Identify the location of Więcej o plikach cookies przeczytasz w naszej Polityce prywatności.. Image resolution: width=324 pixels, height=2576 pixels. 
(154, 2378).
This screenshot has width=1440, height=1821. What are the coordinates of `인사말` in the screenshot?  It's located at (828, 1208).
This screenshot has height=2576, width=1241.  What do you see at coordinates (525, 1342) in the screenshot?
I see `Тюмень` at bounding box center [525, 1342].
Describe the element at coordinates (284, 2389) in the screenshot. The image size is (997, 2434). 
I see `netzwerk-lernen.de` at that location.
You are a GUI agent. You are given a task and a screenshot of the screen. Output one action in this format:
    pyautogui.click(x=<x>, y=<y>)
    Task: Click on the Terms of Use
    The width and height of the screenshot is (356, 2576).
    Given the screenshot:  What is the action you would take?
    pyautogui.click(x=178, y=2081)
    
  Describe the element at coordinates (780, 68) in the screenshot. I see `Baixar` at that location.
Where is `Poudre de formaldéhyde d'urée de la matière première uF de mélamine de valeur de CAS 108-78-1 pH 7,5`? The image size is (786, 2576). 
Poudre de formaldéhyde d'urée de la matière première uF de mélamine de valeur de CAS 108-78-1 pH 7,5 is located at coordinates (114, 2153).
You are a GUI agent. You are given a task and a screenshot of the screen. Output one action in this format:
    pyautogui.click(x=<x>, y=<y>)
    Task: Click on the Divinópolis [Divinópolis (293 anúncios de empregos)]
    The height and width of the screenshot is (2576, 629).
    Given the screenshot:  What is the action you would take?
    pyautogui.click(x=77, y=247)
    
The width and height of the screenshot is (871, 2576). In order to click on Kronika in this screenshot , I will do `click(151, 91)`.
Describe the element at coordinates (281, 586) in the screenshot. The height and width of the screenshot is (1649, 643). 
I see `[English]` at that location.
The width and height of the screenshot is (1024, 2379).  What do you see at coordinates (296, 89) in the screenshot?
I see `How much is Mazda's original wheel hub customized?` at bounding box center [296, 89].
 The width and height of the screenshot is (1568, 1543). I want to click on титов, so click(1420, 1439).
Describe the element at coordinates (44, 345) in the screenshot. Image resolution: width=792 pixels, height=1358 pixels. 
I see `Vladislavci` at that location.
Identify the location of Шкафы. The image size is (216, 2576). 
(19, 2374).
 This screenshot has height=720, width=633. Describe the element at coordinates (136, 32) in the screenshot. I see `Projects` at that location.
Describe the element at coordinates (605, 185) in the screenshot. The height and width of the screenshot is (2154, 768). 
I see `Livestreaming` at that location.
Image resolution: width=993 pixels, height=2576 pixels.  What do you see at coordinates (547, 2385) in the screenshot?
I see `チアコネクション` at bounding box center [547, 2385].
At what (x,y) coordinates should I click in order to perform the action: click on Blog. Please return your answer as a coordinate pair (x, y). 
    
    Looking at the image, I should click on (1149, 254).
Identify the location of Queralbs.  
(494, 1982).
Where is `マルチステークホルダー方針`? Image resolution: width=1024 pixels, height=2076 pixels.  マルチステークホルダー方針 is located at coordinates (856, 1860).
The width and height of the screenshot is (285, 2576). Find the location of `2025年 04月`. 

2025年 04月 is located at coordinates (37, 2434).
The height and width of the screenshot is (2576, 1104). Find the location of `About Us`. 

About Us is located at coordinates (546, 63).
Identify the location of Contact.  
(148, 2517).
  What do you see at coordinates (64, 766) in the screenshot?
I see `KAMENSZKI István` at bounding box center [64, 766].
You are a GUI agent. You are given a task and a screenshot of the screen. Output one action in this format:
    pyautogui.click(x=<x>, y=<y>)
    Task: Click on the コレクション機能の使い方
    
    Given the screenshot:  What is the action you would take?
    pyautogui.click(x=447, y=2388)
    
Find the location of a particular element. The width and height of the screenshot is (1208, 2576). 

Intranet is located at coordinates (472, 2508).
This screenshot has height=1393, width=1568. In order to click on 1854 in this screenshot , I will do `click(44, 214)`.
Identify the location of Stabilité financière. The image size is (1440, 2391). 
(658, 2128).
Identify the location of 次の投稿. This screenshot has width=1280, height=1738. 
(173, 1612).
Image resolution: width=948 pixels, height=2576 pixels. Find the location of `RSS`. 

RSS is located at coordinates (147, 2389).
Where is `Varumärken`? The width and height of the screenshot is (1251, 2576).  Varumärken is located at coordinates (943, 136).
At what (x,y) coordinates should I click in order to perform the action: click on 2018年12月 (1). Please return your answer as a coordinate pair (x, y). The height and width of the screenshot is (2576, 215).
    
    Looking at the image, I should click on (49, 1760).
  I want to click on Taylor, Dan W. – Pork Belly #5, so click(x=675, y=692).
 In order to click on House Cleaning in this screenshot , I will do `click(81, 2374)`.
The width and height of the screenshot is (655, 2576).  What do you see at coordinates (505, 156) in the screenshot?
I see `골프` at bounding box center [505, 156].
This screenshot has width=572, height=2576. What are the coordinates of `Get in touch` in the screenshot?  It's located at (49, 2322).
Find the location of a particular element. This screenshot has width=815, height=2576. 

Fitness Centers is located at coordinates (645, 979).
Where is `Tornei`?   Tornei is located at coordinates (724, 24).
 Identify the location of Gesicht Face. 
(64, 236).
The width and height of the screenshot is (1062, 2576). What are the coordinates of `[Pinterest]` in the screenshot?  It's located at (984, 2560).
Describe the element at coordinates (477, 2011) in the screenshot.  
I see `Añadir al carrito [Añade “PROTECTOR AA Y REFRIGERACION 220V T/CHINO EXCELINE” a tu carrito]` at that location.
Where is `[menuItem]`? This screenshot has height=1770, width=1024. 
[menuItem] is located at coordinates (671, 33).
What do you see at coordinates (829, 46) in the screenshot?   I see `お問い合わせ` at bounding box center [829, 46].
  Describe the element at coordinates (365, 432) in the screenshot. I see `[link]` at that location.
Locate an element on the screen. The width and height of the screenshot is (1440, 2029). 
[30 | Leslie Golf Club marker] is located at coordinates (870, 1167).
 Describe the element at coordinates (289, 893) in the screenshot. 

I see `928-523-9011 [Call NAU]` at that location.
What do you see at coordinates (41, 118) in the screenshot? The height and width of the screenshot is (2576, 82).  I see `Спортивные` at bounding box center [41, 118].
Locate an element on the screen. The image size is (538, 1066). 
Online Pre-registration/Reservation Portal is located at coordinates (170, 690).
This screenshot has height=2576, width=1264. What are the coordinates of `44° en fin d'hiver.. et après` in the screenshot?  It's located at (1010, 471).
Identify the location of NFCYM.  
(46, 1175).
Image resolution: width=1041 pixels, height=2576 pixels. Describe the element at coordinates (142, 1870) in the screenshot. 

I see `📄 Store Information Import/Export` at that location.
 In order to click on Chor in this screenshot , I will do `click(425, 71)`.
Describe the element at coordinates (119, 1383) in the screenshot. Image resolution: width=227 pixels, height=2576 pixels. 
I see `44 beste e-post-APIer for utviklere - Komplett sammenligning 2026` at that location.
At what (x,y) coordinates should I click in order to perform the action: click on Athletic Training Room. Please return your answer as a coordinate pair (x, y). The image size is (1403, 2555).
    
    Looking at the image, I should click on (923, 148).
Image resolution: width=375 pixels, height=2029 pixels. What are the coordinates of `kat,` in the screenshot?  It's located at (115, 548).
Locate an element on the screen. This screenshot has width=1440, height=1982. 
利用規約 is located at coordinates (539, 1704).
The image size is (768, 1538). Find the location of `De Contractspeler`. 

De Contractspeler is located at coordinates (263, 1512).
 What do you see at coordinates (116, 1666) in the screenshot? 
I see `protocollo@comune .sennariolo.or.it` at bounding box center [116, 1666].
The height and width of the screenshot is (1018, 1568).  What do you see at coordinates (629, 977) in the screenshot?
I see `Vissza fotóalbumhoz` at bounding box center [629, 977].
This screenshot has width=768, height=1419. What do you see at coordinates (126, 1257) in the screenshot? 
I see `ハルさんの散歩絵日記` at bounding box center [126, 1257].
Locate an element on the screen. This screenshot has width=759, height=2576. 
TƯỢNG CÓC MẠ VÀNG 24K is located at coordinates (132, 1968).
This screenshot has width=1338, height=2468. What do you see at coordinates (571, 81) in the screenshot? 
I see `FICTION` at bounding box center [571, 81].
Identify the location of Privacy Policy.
-.-.-
** EXERCISE **
Find where "This screenshot has width=768, height=1419." occurs in the data, and please write out that line through the last line exactly, with nothing else.

** EXPECTED ANSWER **
This screenshot has width=768, height=1419. What do you see at coordinates (126, 1257) in the screenshot? 
I see `ハルさんの散歩絵日記` at bounding box center [126, 1257].
Locate an element on the screen. This screenshot has width=759, height=2576. 
TƯỢNG CÓC MẠ VÀNG 24K is located at coordinates (132, 1968).
This screenshot has width=1338, height=2468. What do you see at coordinates (571, 81) in the screenshot? 
I see `FICTION` at bounding box center [571, 81].
Identify the location of Privacy Policy.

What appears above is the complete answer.